Daher hat es sie später auch nicht in der Großstadt gehalten. Sie kehrte wieder in die Heimat ihres Vaters zurück. "Die Kultur, die so eine Stadt bietet, ist schon schön und gut, aber das brauche ich nicht so sehr, ich wollte wieder aufs Land." In Neusitz betreibt sie nun ihr kleines Gewerbe. Das ist zum einen das Herstellen von Produkten aus dem eigenen Garten: Kosmetika, Salben, Kräutersalze, Essig und Öle. Und zum anderen hält sie Seminare für kleine Gruppen oder auch Einzelpersonen.

Der nächste Kurs am 22. September ist mit "Wohlbefinden für Haut & Seele, schöne Haut und starke Nerven" überschrieben. "Diese Veranstaltung ist eine Einladung, in die Welt der wohltuenden Heilkräuter und die vielfältigen Möglichkeiten ihrer Zubereitung hineinzuschnuppern". In einer kleinen Gruppe und in entspannter Atmosphäre lernen die Teilnehmer die Kräuter und ihre Wirkung kennen. Weigand möchte die Freude am gemeinsamen Tun und am Experimentieren vermitteln, wie sie sagt. Die Kräuterfachfrau ist dem Fachbegriff nach Phytotherapeutin. "Die Leute verstehen immer Physiotherapeutin und wollen Massagen bei mir buchen, daher sage ich ich bin eine 'Kräuterfrau'." Ein Schwerpunkt ihrer Arbeit ist das "Räuchern". Spricht man das Thema an, merkt man schnell, dass hier ihre ganz große Leidenschaft steckt. "Geräuchert haben die Menschen schon in der Steinzeit und haben Kräuter und Harze in ihren Feuern mit verbrannt.

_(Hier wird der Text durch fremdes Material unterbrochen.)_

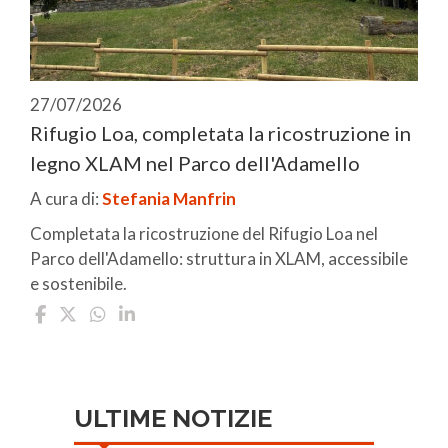
27/07/2026
Rifugio Loa, completata la ricostruzione in
legno XLAM nel Parco dell'Adamello
A cura di:
Stefania Manfrin
Completata la ricostruzione del Rifugio Loa nel
Parco dell'Adamello: struttura in XLAM, accessibile
e sostenibile.
ULTIME NOTIZIE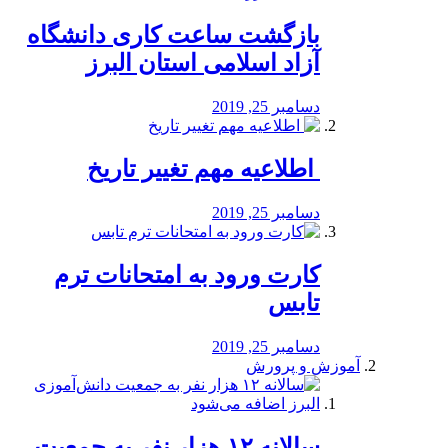
بازگشت ساعت کاری دانشگاه
آزاد اسلامی استان البرز
دسامبر 25, 2019
️ اطلاعیه مهم تغییر تاریخ
دسامبر 25, 2019
کارت ورود به امتحانات ترم
تابس
دسامبر 25, 2019
آموزش و پرورش
️سالانه ۱۲ هزار نفر به جمعیت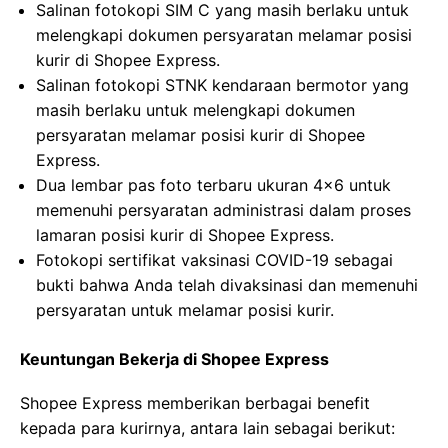
Salinan fotokopi SIM C yang masih berlaku untuk
melengkapi dokumen persyaratan melamar posisi
kurir di Shopee Express.
Salinan fotokopi STNK kendaraan bermotor yang
masih berlaku untuk melengkapi dokumen
persyaratan melamar posisi kurir di Shopee
Express.
Dua lembar pas foto terbaru ukuran 4×6 untuk
memenuhi persyaratan administrasi dalam proses
lamaran posisi kurir di Shopee Express.
Fotokopi sertifikat vaksinasi COVID-19 sebagai
bukti bahwa Anda telah divaksinasi dan memenuhi
persyaratan untuk melamar posisi kurir.
Keuntungan Bekerja di Shopee Express
Shopee Express memberikan berbagai benefit
kepada para kurirnya, antara lain sebagai berikut: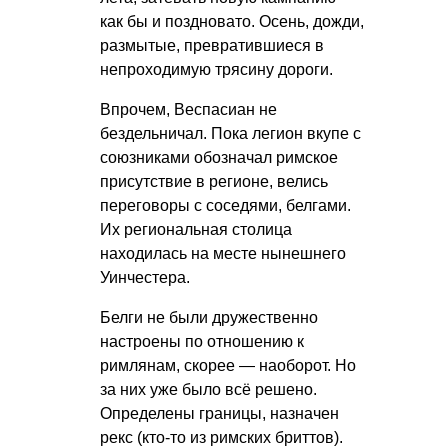
как бы и поздновато. Осень, дожди,
размытые, превратившиеся в
непроходимую трясину дороги.
Впрочем, Веспасиан не
бездельничал. Пока легион вкупе с
союзниками обозначал римское
присутствие в регионе, велись
переговоры с соседями, белгами.
Их региональная столица
находилась на месте нынешнего
Уинчестера.
Белги не были дружественно
настроены по отношению к
римлянам, скорее — наоборот. Но
за них уже было всё решено.
Определены границы, назначен
рекс (кто-то из римских бриттов).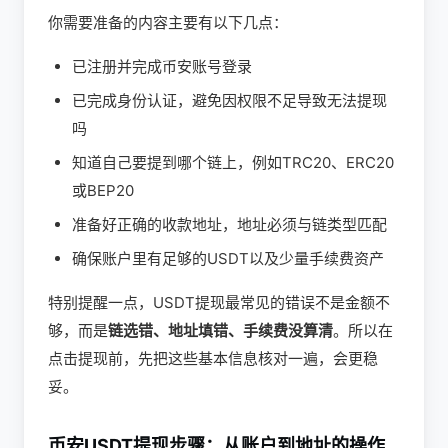
你需要准备的内容主要有以下几点：
已注册并完成币安账号登录
已完成身份认证，避免因权限不足导致无法提现
吗
知道自己要提到哪个链上，例如TRC20、ERC20
或BEP20
准备好正确的收款地址，地址必须与链类型匹配
确保账户里有足够的USDT以及少量手续费资产
特别提醒一点，USDT提现最常见的错误不是金额不
够，而是
链选错、地址填错、手续费没算清
。所以在
点击提现前，先把这些基本信息核对一遍，会更稳
妥。
币安USDT提现步骤：从账户到地址的操作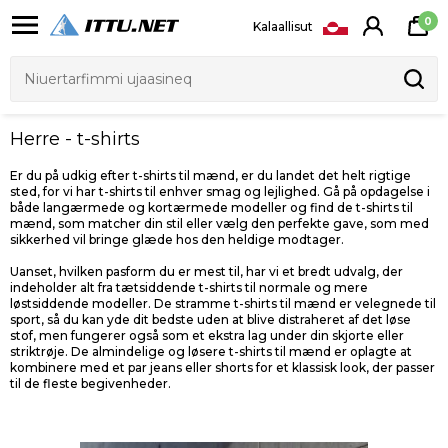
0
Kalaallisut
Herre - t-shirts
Er du på udkig efter t-shirts til mænd, er du landet det helt rigtige
sted, for vi har t-shirts til enhver smag og lejlighed. Gå på opdagelse i
både langærmede og kortærmede modeller og find de t-shirts til
mænd, som matcher din stil eller vælg den perfekte gave, som med
sikkerhed vil bringe glæde hos den heldige modtager.
Uanset, hvilken pasform du er mest til, har vi et bredt udvalg, der
indeholder alt fra tætsiddende t-shirts til normale og mere
løstsiddende modeller. De stramme t-shirts til mænd er velegnede til
sport, så du kan yde dit bedste uden at blive distraheret af det løse
stof, men fungerer også som et ekstra lag under din skjorte eller
striktrøje. De almindelige og løsere t-shirts til mænd er oplagte at
kombinere med et par jeans eller shorts for et klassisk look, der passer
til de fleste begivenheder.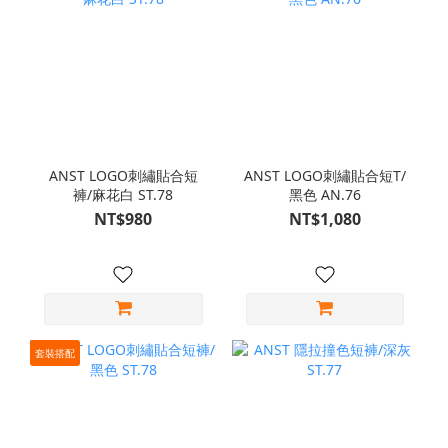
ANST LOGO刺繡貼合短
ANST LOGO刺繡貼合短T/
褲/麻花白 ST.78
黑色 AN.76
NT$980
NT$1,080
套裝搭配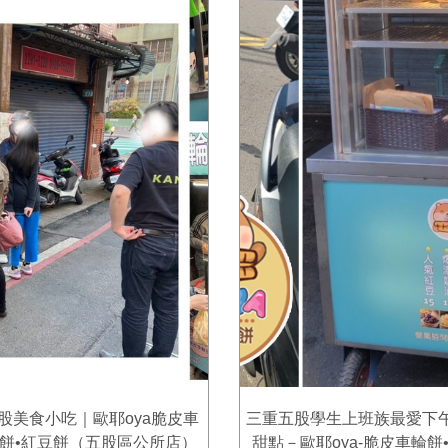
股美食小吃｜歐耶oya脆皮車
三重五股學生上班族最愛下
餅•紅豆餅（五股區公所店）
甜點－歐耶oya-脆皮車輪餅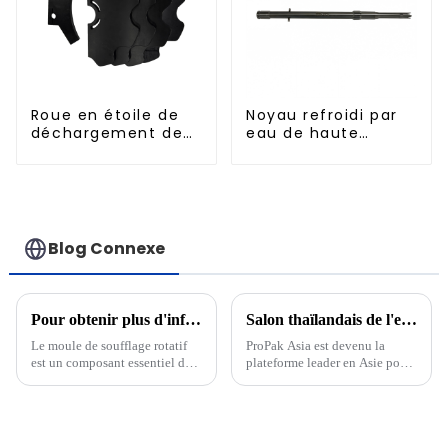
Roue en étoile de
Noyau refroidi par
déchargement de
eau de haute
bouteilles
précision pour
moule de préforme
de bouteille en PET
Blog Connexe
Pour obtenir plus d'informations sur le moule de soufflage PET et le mouleur de soufflage rotatif
Salon thaïlandais de l'emballage ProPak Asia 2023
Le moule de soufflage rotatif
ProPak Asia est devenu la
est un composant essentiel de
plateforme leader en Asie pour
la production de bouteilles et
l'industrie de l'emballage et de
de contenants en PET
la transformation. Le salon
(polyéthylène téréphtalate).
offre un aperçu complet des
Cette technologie innovante a
dernières solutions
révolutionné le secteur du PET.
d'emballage, machines,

Auch die alten Ägypter räucherten." Die ägyptische Räuchermischung Kyphi, in der auch in Rotwein eingelegte Rosinen Verwendung finden, vertreibt die Sorgen des Tages und wird von der fränkischen Kräuterfrau für die Abenddämmerung empfohlen. "Bei den Kelten und Germanen hat sich bei uns dann der Räucherkult richtig entwickelt." "Ich möchte eine Brücke von den Ursprüngen dieser alten Tradition zu unserer heutigen Zeit schlagen", sagt die Therapeutin. "Wir erinnern in einem Räucher-Workshop an die Ursprünge der christlichen Feste, die früher oft von anderen Religionen besetzt waren." Das heißt aber nicht, dass sie die alten Feste feiert. "Das Räuchern nach den alten Traditionen steht dem christlichem Verständnis nicht entgegen."

Es gibt das Verbrennen und das Verglimmen von aromatischen Stoffe über einem Sieb. "In der Zeit der großen Epidemien, wie der Pest, hat man auf sogenannten Pest-Feuern geräuchert und vor allem Wacholder vor den Städten verbrannt." Die Pflanze hat nachgewiesenerweise antivirale Wirkung, so Weigand. Die Substanzen, vor allem in den Harzen, wirken desinfizierend.

Daher hat man früher Taubenschläge oder Ställe ausgeräuchert. In manchen Gegenden wird das heute noch praktiziert. "Wenn jemand krank war oder gestorben war, wurde der Raum ausgeräuchert. Daher sieht man unter dem Dachgiebel alter Häuser manchmal noch das sogenannte Herrgottsfenster. Da konnte sich der Rauch in den Himmel verflüchtigen – und mit ihm die Seele in den Himmel entweichen, wie man glaubte."